Three climbers who were attempting the East Ridge of Mount Logan are safe in Haines Junction after being rescued.

Mount Logan, located in Kluane National Park, is Canada’s highest mountain at 5,959 metres, less than 200 metres shorter than Alaska’s Denali.

The rescue was conducted by the highly trained Visitor Safety members and pilots of Kluane National Park and Reserve with the support of the Mountain Block Parks (Jasper, Banff/Yoho/Kootney, Glacier, Waterton) and the U.S. NPS Rangers.

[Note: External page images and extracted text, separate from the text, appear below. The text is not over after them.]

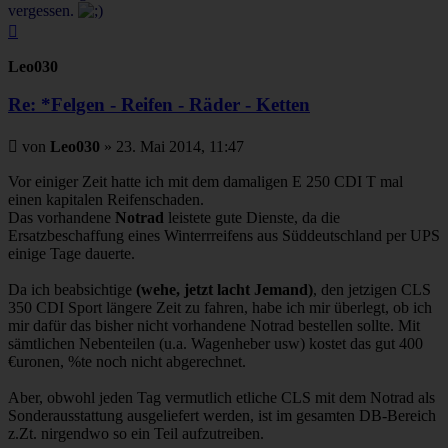
vergessen.
Nach
oben
Leo030
Re: *Felgen - Reifen - Räder - Ketten
Beitrag
von
Leo030
»
23. Mai 2014, 11:47
Vor einiger Zeit hatte ich mit dem damaligen E 250 CDI T mal
einen kapitalen Reifenschaden.
Das vorhandene
Notrad
leistete gute Dienste, da die
Ersatzbeschaffung eines Winterrreifens aus Süddeutschland per UPS
einige Tage dauerte.
Da ich beabsichtige
(wehe, jetzt lacht Jemand)
, den jetzigen CLS
350 CDI Sport längere Zeit zu fahren, habe ich mir überlegt, ob ich
mir dafür das bisher nicht vorhandene Notrad bestellen sollte. Mit
sämtlichen Nebenteilen (u.a. Wagenheber usw) kostet das gut 400
€uronen, %te noch nicht abgerechnet.
Aber, obwohl jeden Tag vermutlich etliche CLS mit dem Notrad als
Sonderausstattung ausgeliefert werden, ist im gesamten DB-Bereich
z.Zt. nirgendwo so ein Teil aufzutreiben.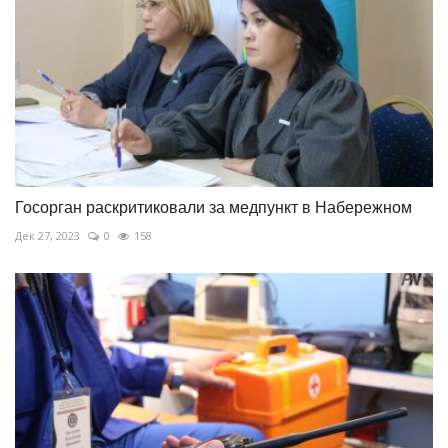
Госорган раскритиковали за медпункт в Набережном
Дек 27, 2023
0
158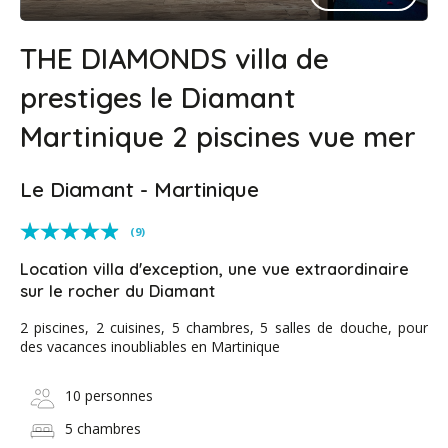
THE DIAMONDS villa de
prestiges le Diamant
Martinique 2 piscines vue mer
Le Diamant - Martinique
(9)
Location villa d'exception, une vue extraordinaire
sur le rocher du Diamant
2 piscines, 2 cuisines, 5 chambres, 5 salles de douche, pour
des vacances inoubliables en Martinique
10 personnes
5 chambres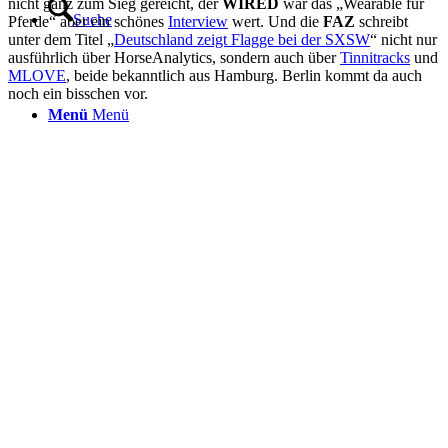
nicht ganz zum Sieg gereicht, der
WIRED
war das „Wearable für
Suche
Pferde“ aber ein schönes
Interview
wert. Und die
FAZ
schreibt
unter dem Titel „
Deutschland zeigt Flagge bei der SXSW
“ nicht nur
ausführlich über HorseAnalytics, sondern auch über
Tinnitracks
und
MLOVE
, beide bekanntlich aus Hamburg. Berlin kommt da auch
noch ein bisschen vor.
Menü
Menü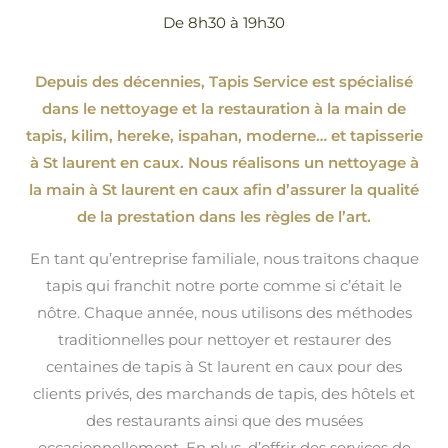
De 8h30 à 19h30
Depuis des décennies, Tapis Service est spécialisé
dans le nettoyage et la restauration à la main de
tapis, kilim, hereke, ispahan
, moderne…
et tapisserie
à St laurent en caux. Nous réalisons un nettoyage à
la main à St laurent en caux afin d’assurer la qualité
de la prestation dans les règles de l’art.
En tant qu’entreprise familiale, nous traitons chaque
tapis qui franchit notre porte comme si c’était le
nôtre. Chaque année, nous utilisons des méthodes
traditionnelles pour nettoyer et restaurer des
centaines de tapis à St laurent en caux pour des
clients privés, des marchands de tapis, des hôtels et
des restaurants ainsi que des musées
occasionnellement. En plus, d’offrir des services de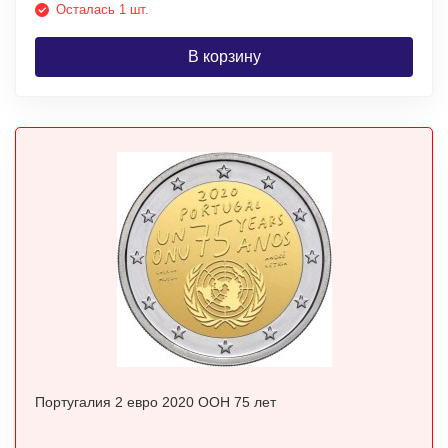
Осталась 1 шт.
В корзину
Португалия 2 евро 2020 ООН 75 лет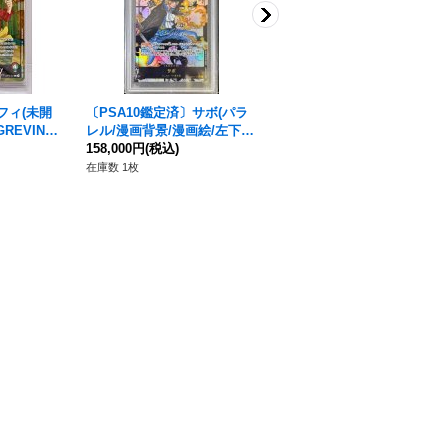
フィ(未開
〔PSA10鑑定済〕サボ(パラ
ユースタス・キッド【P】{P-
REVINロ
レル/漫画背景/漫画絵/左下ロ
067}
1}
ゴ無)【SR/SP】{OP04-083}
158,000円
(税込)
480円
(税込)
在庫数 1枚
在庫数 3枚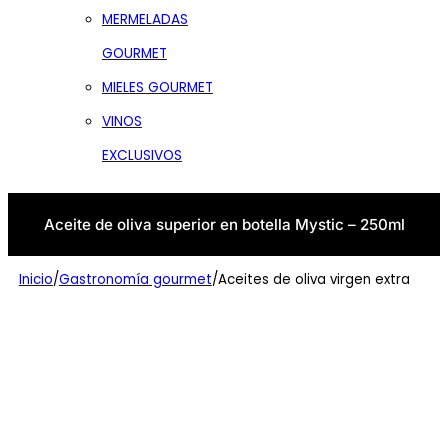
MERMELADAS
GOURMET
MIELES GOURMET
VINOS
EXCLUSIVOS
Aceite de oliva superior en botella Mystic – 250ml
Inicio
/
Gastronomía gourmet
/
Aceites de oliva virgen extra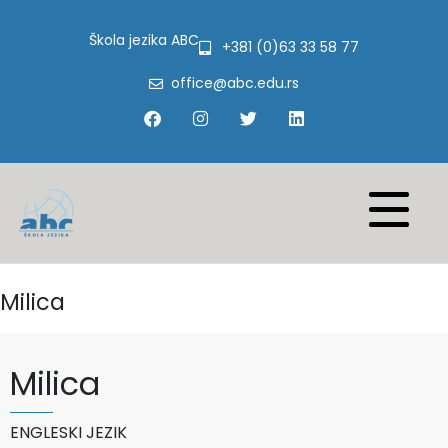
Škola jezika ABC
+381 (0)63 33 58 77
office@abc.edu.rs
Milica
Milica
ENGLESKI JEZIK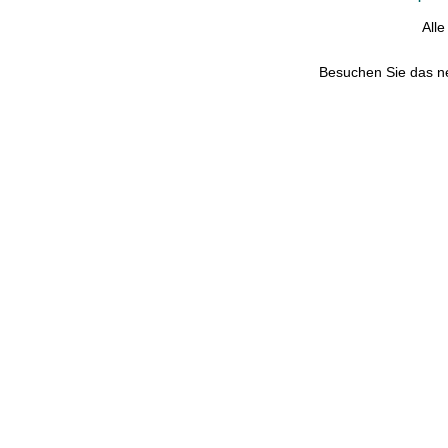
All
Besuchen Sie das 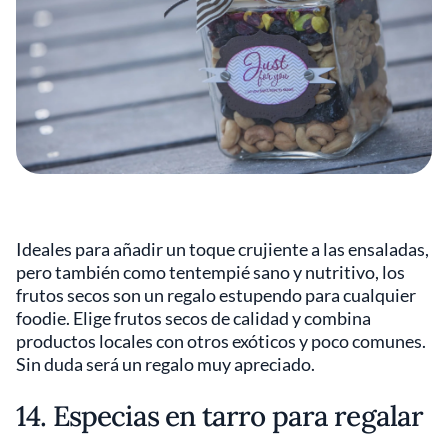
Ideales para añadir un toque crujiente a las ensaladas,
pero también como tentempié sano y nutritivo, los
frutos secos son un regalo estupendo para cualquier
foodie. Elige frutos secos de calidad y combina
productos locales con otros exóticos y poco comunes.
Sin duda será un regalo muy apreciado.
14. Especias en tarro para regalar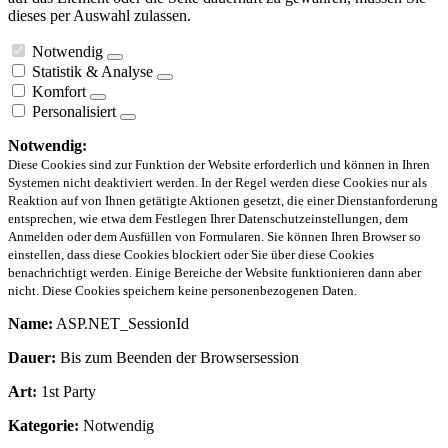
dieses per Auswahl zulassen.
Notwendig
Statistik & Analyse
Komfort
Personalisiert
Notwendig:
Diese Cookies sind zur Funktion der Website erforderlich und können in Ihren
Systemen nicht deaktiviert werden. In der Regel werden diese Cookies nur als
Reaktion auf von Ihnen getätigte Aktionen gesetzt, die einer Dienstanforderung
entsprechen, wie etwa dem Festlegen Ihrer Datenschutzeinstellungen, dem
Anmelden oder dem Ausfüllen von Formularen. Sie können Ihren Browser so
einstellen, dass diese Cookies blockiert oder Sie über diese Cookies
benachrichtigt werden. Einige Bereiche der Website funktionieren dann aber
nicht. Diese Cookies speichern keine personenbezogenen Daten.
Name:
ASP.NET_SessionId
Dauer:
Bis zum Beenden der Browsersession
Art:
1st Party
Kategorie:
Notwendig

The company called Icefield Discovery had flown the climbers to the East Ridge of Mount Logan three weeks ago.

The rescuers made three round trips in a AS350 B3 helicopter from a staging area near the base of Mount Logan to the extraction point around 5,300 metres.

Two climbers had been on Mount Logan recently and one had recently made a trip to Alaska’s Ruth Gorge where he made a number of successful ascents of big objectives. They were rescued on the descent from the summit of Mount Logan.

Climbing Mount Logan's East Ridge. Photo Christian Stangl

Climbing Mount Logan’s East Ridge. Photo Christian Stangl

The East Ridge

The East Ridge was first climbed in 1957 by the America team of Don Monk, Gil Roberts and three others and they reached the summit on July 19.

The second ascent was by an all-Canadian team and was guided by the famous guide, Hans Gmoser.

In the 1960 American Alpine Journal, Hans Gmoser wrote about the team’s second ascent of the East Ridge. Here is that article:

On June 12 an all Canadian party made the second ascent of Mount Logan’s east peak by the route first made in 1957 (A.A.J., 1958, 9:1, pp. 31-38). Our party consisted of Willy Pfisterer, guide, Phil de la Salle, Ron Smylie, Don Lyon, Karl Rickmer and Hans Gmoser, guide. Pfisterer and Smylie drove our equipment to Whitehorse while the rest of us hitch-hiked.

From Whitehorse we drove to Kluane Lake. After making two airdrops on the east side of Mount Logan and dropping three two-man rubber rafts on the tongue of the Donjek Glacier, Rickmer and I proceeded from the south end of Kluane Lake up Slim’s River to catch our friends who had started a day ahead of us. After a day and a half’s travel we got onto the Kuskawulsh Glacier, which we followed to the height of land, where it connects with the Hubbard Glacier.

The East Ridge of Mount Logan.  Photo Peter Von Gaza.

The East Ridge of Mount Logan. Photo Peter Von Gaza.

We continued 15 miles south on the Hubbard and nine miles west on a smaller glacier to reach the foot of the east ridge of Logan. This took seven days; we covered a distance of about 100 miles, carrying all our gear and ten days’ food. After resting two days, we started the climb, taking skis to 8800 feet. On the fifth day we established Camp III at about 16,800 feet. The next day we reached the East Peak of Mount Logan shortly after 1 p.m. in perfect weather.

There was hardly any wind; it was a gift from Heaven. We left Camp III the next morning at eight and reached the foot of the mountain at 2 a.m. After two days of resting, eating and sleeping, we started our return journey. At the turnoff of the Kuskawulsh we kept going north and stayed on the Hubbard until we reached the Donjek Glacier. A

fter four days, we arrived at the Donjek River flats, having covered another 100 to 120 miles. We picked up our rafts with considerable difficulty; one had 96 holes from landing in a tree. With skis and air mattresses we made two small rafts and began our river journey.

A crackup 15 miles later forced four of us to walk, while Pfisterer and Smylie proceeded with one raft and all our equipment. A half mile from the highway all our gear was lost when the raft hung up on a snag. We reached Mile 1128 on the Alaska Highway at 1 A.M., June 22.